La cúpula de energía violácea que había cubierto el patio y había impedido que la flota lanzara proyectiles contra el engendro y la patrulla de clones se descompuso.

—Tenemos poco tiempo —me dijo Ethearis, antes de correr hacia la avenida que conducía al engranaje.

Eché un último vistazo al engendro y a la masa ensangrentada del clon y seguí a mi aliada. Nos habían retenido, habían impedido que avanzáramos rápido, pero, a cambio de un tiempo valioso, sabía más de mis enemigos y de Ethearis.

El Bluquer del futuro se equivocó, la juzgó sin conocerla.

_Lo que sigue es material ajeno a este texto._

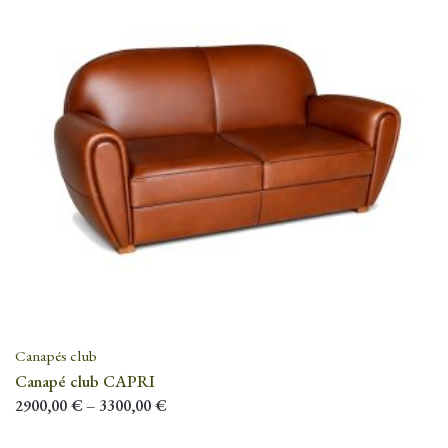
Canapés club
Canapé club CAPRI
2900,00
€
–
3300,00
€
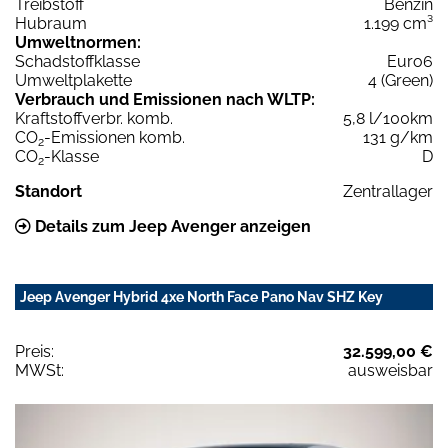
Treibstoff
Benzin
Hubraum
1.199 cm³
Umweltnormen:
Schadstoffklasse
Euro6
Umweltplakette
4 (Green)
Verbrauch und Emissionen nach WLTP:
Kraftstoffverbr. komb.
5,8 l/100km
CO
-Emissionen komb.
131 g/km
2
CO
-Klasse
D
2
Standort
Zentrallager
Details zum Jeep Avenger anzeigen
Jeep Avenger Hybrid 4xe North Face Pano Nav SHZ Key
Preis:
32.599,00 €
MWSt:
ausweisbar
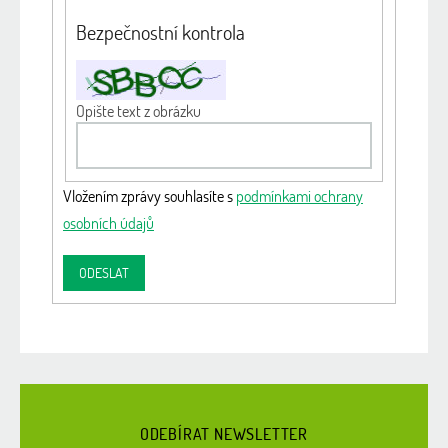
Bezpečnostní kontrola
Opište text z obrázku
Vložením zprávy souhlasíte s
podmínkami ochrany
osobních údajů
ODESLAT
Z
á
ODEBÍRAT NEWSLETTER
p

Aún siendo una sombra de lo que fue, Ethearis seguía luchando sin saber si podría recuperar su antigua esencia y volver a vivir de verdad. Le bastaba tener la certeza de que su lucha condujera a que sus seres queridos siguieran existiendo en la memoria de la creación. Era una mujer formidable y me pesaba el haberla acusado dos veces. No volvería a pasar, ganaríamos la guerra y ambos obtendríamos lo que deseábamos.